Schatting met instrumentele variabelen (VI)

Inhoudsopgave:

Schatting met instrumentele variabelen (VI)
Schatting met instrumentele variabelen (VI)
Anonim

De instrumentele variabelen (VI)-methode wordt gebruikt om het endogeniteitsprobleem van een of meer onafhankelijke variabelen in een lineaire regressie op te lossen.

Het optreden van endogeniteit in een variabele geeft aan dat deze variabele gecorreleerd is met de foutterm. Met andere woorden, een variabele die gecorreleerd is met de andere is weggelaten. We hebben het over verklarende variabelen die een correlatie vertonen met de foutterm. Een andere zeer populaire methode om het endogeniteitsprobleem op te lossen is de Two-Stage Least Squares Estimator (LS2E). De belangrijkste functie van VI is om de aanwezigheid van een verklarende variabele in de foutterm te detecteren.

Inleiding tot het concept

We willen de variatie in prijzen van skipassen afhankelijk van het aantal pistes en de risicoaversie van de skiërs die tot uiting komen in de kwaliteit van de verzekering. Beide verklarende variabelen zijn kwantitatieve variabelen.
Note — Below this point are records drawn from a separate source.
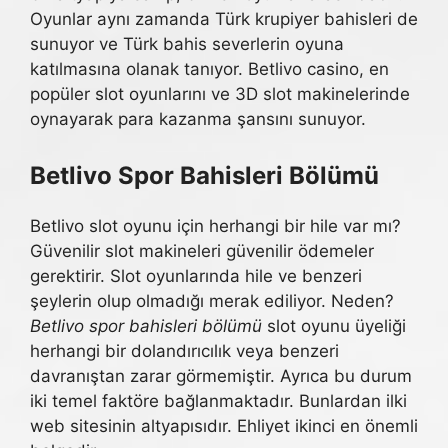
Oyunlar aynı zamanda Türk krupiyer bahisleri de
sunuyor ve Türk bahis severlerin oyuna
katılmasına olanak tanıyor. Betlivo casino, en
popüler slot oyunlarını ve 3D slot makinelerinde
oynayarak para kazanma şansını sunuyor.
Betlivo Spor Bahisleri Bölümü
Betlivo slot oyunu için herhangi bir hile var mı?
Güvenilir slot makineleri güvenilir ödemeler
gerektirir. Slot oyunlarında hile ve benzeri
şeylerin olup olmadığı merak ediliyor. Neden?
Betlivo spor bahisleri bölümü
slot oyunu üyeliği
herhangi bir dolandırıcılık veya benzeri
davranıştan zarar görmemiştir. Ayrıca bu durum
iki temel faktöre bağlanmaktadır. Bunlardan ilki
web sitesinin altyapısıdır. Ehliyet ikinci en önemli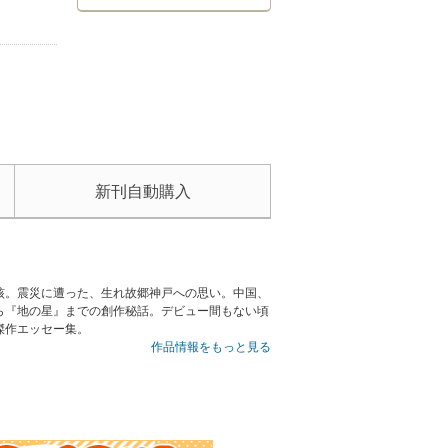
新刊自動購入
核。震災に遭った、生れ故郷神戸への思い。中国、
ら『地の星』までの創作秘話。デビュー間もない頃
傑作エッセー集。
作品情報をもっと見る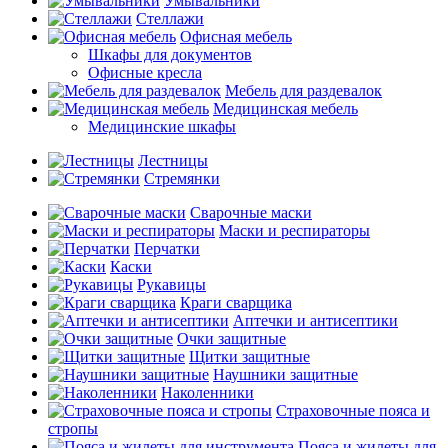
Умывальники
Стеллажи
Офисная мебель
Шкафы для документов
Офисные кресла
Мебель для раздевалок
Медицинская мебель
Медицинские шкафы
Лестницы
Стремянки
Сварочные маски
Маски и респираторы
Перчатки
Каски
Рукавицы
Краги сварщика
Аптечки и антисептики
Очки защитные
Щитки защитные
Наушники защитные
Наколенники
Страховочные пояса и
стропы
Пояса и жилеты для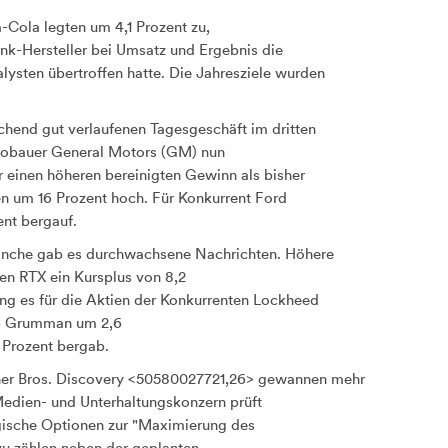
a-Cola
legten um 4,1 Prozent zu,
nk-Hersteller bei Umsatz und Ergebnis die
lysten übertroffen hatte. Die Jahresziele wurden
hend gut verlaufenen Tagesgeschäft im dritten
utobauer General Motors
(GM) nun
r einen höheren bereinigten Gewinn als bisher
ent bergauf.
anche gab es durchwachsene Nachrichten. Höhere
ten RTX
ein Kursplus von 8,2
ng es für die Aktien der Konkurrenten Lockheed
op Grumman
um 2,6
 Prozent bergab.
ner Bros. Discovery <50580027721,26> gewannen mehr
Medien- und Unterhaltungskonzern prüft
gische Optionen zur "Maximierung des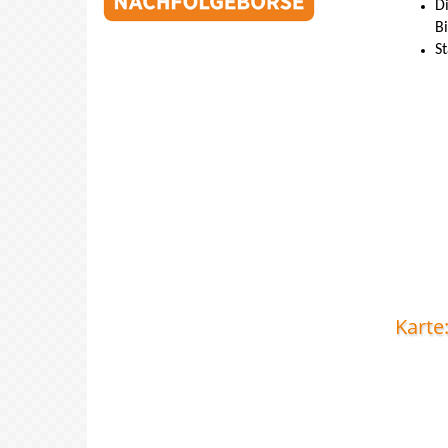
D
Bi
St
Karte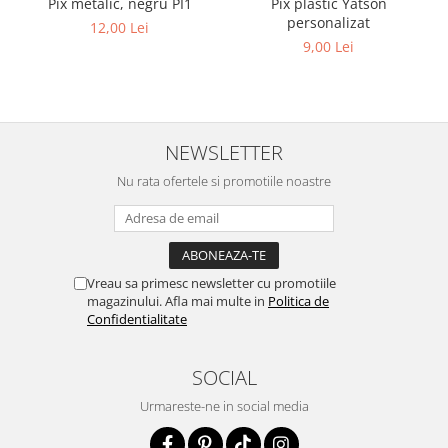
Pix metalic, negru PI1
Pix plastic Yatson
personalizat
12,00 Lei
9,00 Lei
NEWSLETTER
Nu rata ofertele si promotiile noastre
Vreau sa primesc newsletter cu promotiile
magazinului. Afla mai multe in
Politica de
Confidentialitate
SOCIAL
Urmareste-ne in social media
We nemen aan dat we de variabele . opnemen verzekering in de foutterm (u), wat resulteert in:

De verzekeringsvariabele wordt dan een endogene verklarende variabele omdat deze tot de foutterm behoort en er dus mee gecorreleerd is. Omdat we een verklarende variabele verwijderen, verwijderen we ook zijn regressor, in dit geval B2.

Als we dit model hadden geschat met gewone kleinste kwadraten (OLS), zouden we een inconsistente en vertekende schatting hebben verkregen voor B0 en Bk.

We kunnen Model 1.A gebruiken als we een instrumentele variabele vinden (z) om zo te sporen vervullen:

  • Cov (z, of) = 0 => z is niet gecorreleerd met of.
  • Cov (z, sporen) ≠ 0 => z ja het is gecorreleerd met sporen.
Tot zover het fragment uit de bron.